_Directions for this task_
Every record needs to be repeated exactly; its pictures do not.

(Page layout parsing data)
§ §

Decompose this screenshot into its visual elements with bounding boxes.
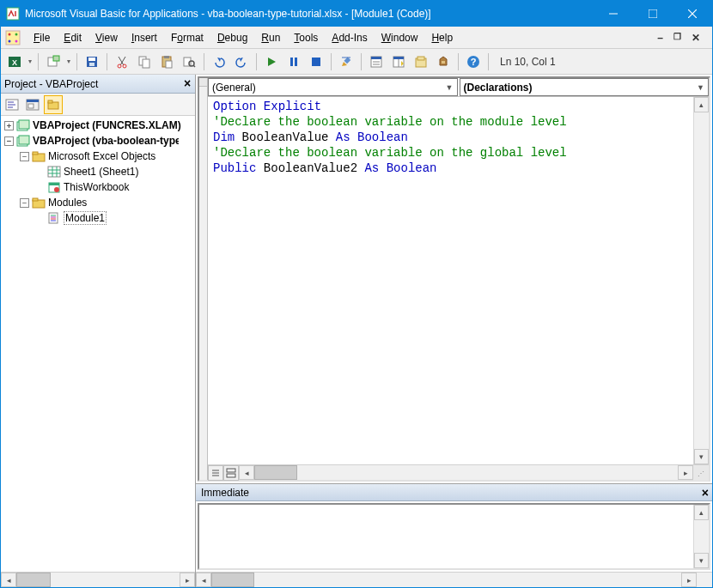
procedure-dropdown[interactable]: (Declarations) ▼ <box>460 78 710 96</box>
immediate-vscrollbar[interactable]: ▴ ▾ <box>693 505 709 568</box>
paste-button[interactable] <box>156 52 177 72</box>
svg-rect-32 <box>344 57 350 64</box>
menu-format[interactable]: Format <box>164 30 210 45</box>
project-panel-header[interactable]: Project - VBAProject × <box>1 75 195 94</box>
code-editor[interactable]: Option Explicit 'Declare the boolean var… <box>208 97 693 464</box>
menu-window[interactable]: Window <box>375 30 425 45</box>
insert-button[interactable] <box>43 52 64 72</box>
maximize-button[interactable] <box>633 1 673 27</box>
scroll-up-icon[interactable]: ▴ <box>694 97 709 112</box>
reset-button[interactable] <box>306 52 326 72</box>
project-hscrollbar[interactable]: ◂ ▸ <box>1 572 195 587</box>
menu-run[interactable]: Run <box>254 30 287 45</box>
editor-hscrollbar[interactable]: ◂ ▸ <box>239 465 693 480</box>
svg-point-6 <box>9 33 11 35</box>
mdi-minimize[interactable]: – <box>655 32 665 44</box>
full-module-view-button[interactable] <box>223 465 239 481</box>
menu-addins[interactable]: Add-Ins <box>325 30 374 45</box>
menubar: File Edit View Insert Format Debug Run T… <box>1 27 712 49</box>
properties-button[interactable] <box>388 52 409 72</box>
toolbox-button[interactable] <box>433 52 454 72</box>
immediate-window: Immediate × ▴ ▾ ◂ ▸ <box>196 484 712 587</box>
code-pane: (General) ▼ (Declarations) ▼ Option Expl… <box>196 75 712 484</box>
save-button[interactable] <box>82 52 102 72</box>
titlebar[interactable]: Microsoft Visual Basic for Applications … <box>1 1 712 27</box>
scroll-right-icon[interactable]: ▸ <box>681 573 697 587</box>
resize-grip-icon[interactable]: ⋰ <box>693 465 709 481</box>
dropdown-arrow-icon: ▼ <box>446 83 454 92</box>
tree-folder-excel-objects[interactable]: − Microsoft Excel Objects <box>1 149 195 164</box>
svg-point-9 <box>15 39 18 42</box>
menu-tools[interactable]: Tools <box>287 30 325 45</box>
collapse-icon[interactable]: − <box>4 136 14 146</box>
editor-vscrollbar[interactable]: ▴ ▾ <box>693 97 709 464</box>
menu-help[interactable]: Help <box>424 30 460 45</box>
project-toolbar <box>1 94 195 116</box>
toggle-folders-button[interactable] <box>44 95 63 114</box>
undo-button[interactable] <box>209 52 229 72</box>
workbook-icon <box>47 181 61 193</box>
minimize-button[interactable] <box>594 1 633 27</box>
scroll-left-icon[interactable]: ◂ <box>196 573 211 587</box>
collapse-icon[interactable]: − <box>20 198 29 208</box>
project-explorer-button[interactable] <box>366 52 387 72</box>
svg-rect-25 <box>166 61 172 68</box>
dropdown-arrow-icon[interactable]: ▾ <box>27 58 34 65</box>
scroll-left-icon[interactable]: ◂ <box>1 573 16 587</box>
break-button[interactable] <box>283 52 304 72</box>
copy-button[interactable] <box>134 52 155 72</box>
svg-point-19 <box>118 64 121 68</box>
find-button[interactable] <box>179 52 199 72</box>
dropdown-arrow-icon[interactable]: ▾ <box>65 58 72 65</box>
close-button[interactable] <box>673 1 712 27</box>
procedure-view-button[interactable] <box>208 465 223 481</box>
object-browser-button[interactable] <box>411 52 431 72</box>
svg-rect-29 <box>290 58 293 66</box>
tree-thisworkbook[interactable]: ThisWorkbook <box>1 179 195 195</box>
menu-insert[interactable]: Insert <box>125 30 164 45</box>
tree-folder-modules[interactable]: − Modules <box>1 195 195 210</box>
split-bar[interactable] <box>199 78 208 480</box>
help-button[interactable]: ? <box>463 52 484 72</box>
scroll-thumb[interactable] <box>16 573 51 587</box>
menu-view[interactable]: View <box>88 30 125 45</box>
svg-rect-35 <box>371 57 381 59</box>
scroll-left-icon[interactable]: ◂ <box>239 465 254 480</box>
run-button[interactable] <box>261 52 282 72</box>
scroll-thumb[interactable] <box>211 573 254 587</box>
scroll-thumb[interactable] <box>254 465 297 480</box>
expand-icon[interactable]: + <box>4 121 14 130</box>
panel-close-button[interactable]: × <box>698 486 712 500</box>
immediate-input[interactable] <box>199 505 693 568</box>
scroll-down-icon[interactable]: ▾ <box>694 553 709 568</box>
tree-project-main[interactable]: − VBAProject (vba-boolean-type-tutorial.… <box>1 133 195 149</box>
dropdown-arrow-icon: ▼ <box>697 83 704 92</box>
menu-file[interactable]: File <box>27 30 57 45</box>
view-excel-button[interactable]: X <box>4 52 25 72</box>
tree-project-funcres[interactable]: + VBAProject (FUNCRES.XLAM) <box>1 118 195 133</box>
svg-rect-30 <box>295 58 297 66</box>
object-dropdown[interactable]: (General) ▼ <box>208 78 458 96</box>
svg-rect-15 <box>88 58 95 61</box>
scroll-right-icon[interactable]: ▸ <box>180 573 195 587</box>
redo-button[interactable] <box>231 52 252 72</box>
scroll-right-icon[interactable]: ▸ <box>678 465 693 480</box>
scroll-down-icon[interactable]: ▾ <box>694 449 709 464</box>
project-tree[interactable]: + VBAProject (FUNCRES.XLAM) − VBAProject… <box>1 116 195 572</box>
tree-module1[interactable]: Module1 <box>1 210 195 226</box>
mdi-restore[interactable]: ❐ <box>672 32 683 44</box>
collapse-icon[interactable]: − <box>20 152 29 161</box>
immediate-hscrollbar[interactable]: ◂ ▸ <box>196 573 697 587</box>
project-explorer: Project - VBAProject × + VBAProject (FUN… <box>1 75 196 587</box>
immediate-header[interactable]: Immediate × <box>196 484 712 501</box>
tree-sheet1[interactable]: Sheet1 (Sheet1) <box>1 164 195 179</box>
panel-close-button[interactable]: × <box>180 76 195 92</box>
mdi-close[interactable]: ✕ <box>690 32 702 44</box>
view-object-button[interactable] <box>23 95 42 114</box>
view-code-button[interactable] <box>3 95 21 114</box>
scroll-up-icon[interactable]: ▴ <box>694 505 709 520</box>
menu-edit[interactable]: Edit <box>57 30 88 45</box>
menu-debug[interactable]: Debug <box>210 30 254 45</box>
design-mode-button[interactable] <box>336 52 356 72</box>
cut-button[interactable] <box>112 52 132 72</box>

§ §

_Solution to this task_
Decompose this screenshot into its visual elements with bounding boxes.
procedure-dropdown[interactable]: (Declarations) ▼ <box>460 78 710 96</box>
immediate-vscrollbar[interactable]: ▴ ▾ <box>693 505 709 568</box>
paste-button[interactable] <box>156 52 177 72</box>
svg-rect-32 <box>344 57 350 64</box>
menu-format[interactable]: Format <box>164 30 210 45</box>
project-panel-header[interactable]: Project - VBAProject × <box>1 75 195 94</box>
code-editor[interactable]: Option Explicit 'Declare the boolean var… <box>208 97 693 464</box>
menu-window[interactable]: Window <box>375 30 425 45</box>
insert-button[interactable] <box>43 52 64 72</box>
maximize-button[interactable] <box>633 1 673 27</box>
scroll-up-icon[interactable]: ▴ <box>694 97 709 112</box>
reset-button[interactable] <box>306 52 326 72</box>
project-hscrollbar[interactable]: ◂ ▸ <box>1 572 195 587</box>
menu-run[interactable]: Run <box>254 30 287 45</box>
editor-hscrollbar[interactable]: ◂ ▸ <box>239 465 693 480</box>
svg-point-6 <box>9 33 11 35</box>
mdi-minimize[interactable]: – <box>655 32 665 44</box>
full-module-view-button[interactable] <box>223 465 239 481</box>
menu-addins[interactable]: Add-Ins <box>325 30 374 45</box>
menubar: File Edit View Insert Format Debug Run T… <box>1 27 712 49</box>
properties-button[interactable] <box>388 52 409 72</box>
toolbox-button[interactable] <box>433 52 454 72</box>
immediate-window: Immediate × ▴ ▾ ◂ ▸ <box>196 484 712 587</box>
code-pane: (General) ▼ (Declarations) ▼ Option Expl… <box>196 75 712 484</box>
save-button[interactable] <box>82 52 102 72</box>
titlebar[interactable]: Microsoft Visual Basic for Applications … <box>1 1 712 27</box>
scroll-right-icon[interactable]: ▸ <box>681 573 697 587</box>
resize-grip-icon[interactable]: ⋰ <box>693 465 709 481</box>
dropdown-arrow-icon: ▼ <box>446 83 454 92</box>
tree-folder-excel-objects[interactable]: − Microsoft Excel Objects <box>1 149 195 164</box>
svg-point-9 <box>15 39 18 42</box>
menu-tools[interactable]: Tools <box>287 30 325 45</box>
collapse-icon[interactable]: − <box>4 136 14 146</box>
editor-vscrollbar[interactable]: ▴ ▾ <box>693 97 709 464</box>
menu-help[interactable]: Help <box>424 30 460 45</box>
project-toolbar <box>1 94 195 116</box>
toggle-folders-button[interactable] <box>44 95 63 114</box>
undo-button[interactable] <box>209 52 229 72</box>
workbook-icon <box>47 181 61 193</box>
minimize-button[interactable] <box>594 1 633 27</box>
scroll-left-icon[interactable]: ◂ <box>196 573 211 587</box>
collapse-icon[interactable]: − <box>20 198 29 208</box>
project-explorer-button[interactable] <box>366 52 387 72</box>
svg-rect-25 <box>166 61 172 68</box>
dropdown-arrow-icon[interactable]: ▾ <box>27 58 34 65</box>
scroll-left-icon[interactable]: ◂ <box>1 573 16 587</box>
break-button[interactable] <box>283 52 304 72</box>
copy-button[interactable] <box>134 52 155 72</box>
svg-point-19 <box>118 64 121 68</box>
find-button[interactable] <box>179 52 199 72</box>
dropdown-arrow-icon[interactable]: ▾ <box>65 58 72 65</box>
close-button[interactable] <box>673 1 712 27</box>
procedure-view-button[interactable] <box>208 465 223 481</box>
object-browser-button[interactable] <box>411 52 431 72</box>
svg-rect-29 <box>290 58 293 66</box>
tree-thisworkbook[interactable]: ThisWorkbook <box>1 179 195 195</box>
menu-insert[interactable]: Insert <box>125 30 164 45</box>
tree-folder-modules[interactable]: − Modules <box>1 195 195 210</box>
split-bar[interactable] <box>199 78 208 480</box>
help-button[interactable]: ? <box>463 52 484 72</box>
scroll-thumb[interactable] <box>16 573 51 587</box>
menu-view[interactable]: View <box>88 30 125 45</box>
svg-rect-35 <box>371 57 381 59</box>
scroll-left-icon[interactable]: ◂ <box>239 465 254 480</box>
run-button[interactable] <box>261 52 282 72</box>
scroll-thumb[interactable] <box>211 573 254 587</box>
scroll-thumb[interactable] <box>254 465 297 480</box>
expand-icon[interactable]: + <box>4 121 14 130</box>
panel-close-button[interactable]: × <box>698 486 712 500</box>
immediate-input[interactable] <box>199 505 693 568</box>
scroll-down-icon[interactable]: ▾ <box>694 553 709 568</box>
tree-project-main[interactable]: − VBAProject (vba-boolean-type-tutorial.… <box>1 133 195 149</box>
dropdown-arrow-icon: ▼ <box>697 83 704 92</box>
menu-file[interactable]: File <box>27 30 57 45</box>
view-excel-button[interactable]: X <box>4 52 25 72</box>
tree-project-funcres[interactable]: + VBAProject (FUNCRES.XLAM) <box>1 118 195 133</box>
svg-rect-30 <box>295 58 297 66</box>
object-dropdown[interactable]: (General) ▼ <box>208 78 458 96</box>
svg-rect-15 <box>88 58 95 61</box>
scroll-right-icon[interactable]: ▸ <box>180 573 195 587</box>
redo-button[interactable] <box>231 52 252 72</box>
scroll-right-icon[interactable]: ▸ <box>678 465 693 480</box>
scroll-down-icon[interactable]: ▾ <box>694 449 709 464</box>
project-tree[interactable]: + VBAProject (FUNCRES.XLAM) − VBAProject… <box>1 116 195 572</box>
tree-module1[interactable]: Module1 <box>1 210 195 226</box>
mdi-restore[interactable]: ❐ <box>672 32 683 44</box>
collapse-icon[interactable]: − <box>20 152 29 161</box>
immediate-hscrollbar[interactable]: ◂ ▸ <box>196 573 697 587</box>
project-explorer: Project - VBAProject × + VBAProject (FUN… <box>1 75 196 587</box>
immediate-header[interactable]: Immediate × <box>196 484 712 501</box>
tree-sheet1[interactable]: Sheet1 (Sheet1) <box>1 164 195 179</box>
panel-close-button[interactable]: × <box>180 76 195 92</box>
mdi-close[interactable]: ✕ <box>690 32 702 44</box>
view-object-button[interactable] <box>23 95 42 114</box>
view-code-button[interactable] <box>3 95 21 114</box>
scroll-up-icon[interactable]: ▴ <box>694 505 709 520</box>
menu-edit[interactable]: Edit <box>57 30 88 45</box>
menu-debug[interactable]: Debug <box>210 30 254 45</box>
design-mode-button[interactable] <box>336 52 356 72</box>
cut-button[interactable] <box>112 52 132 72</box>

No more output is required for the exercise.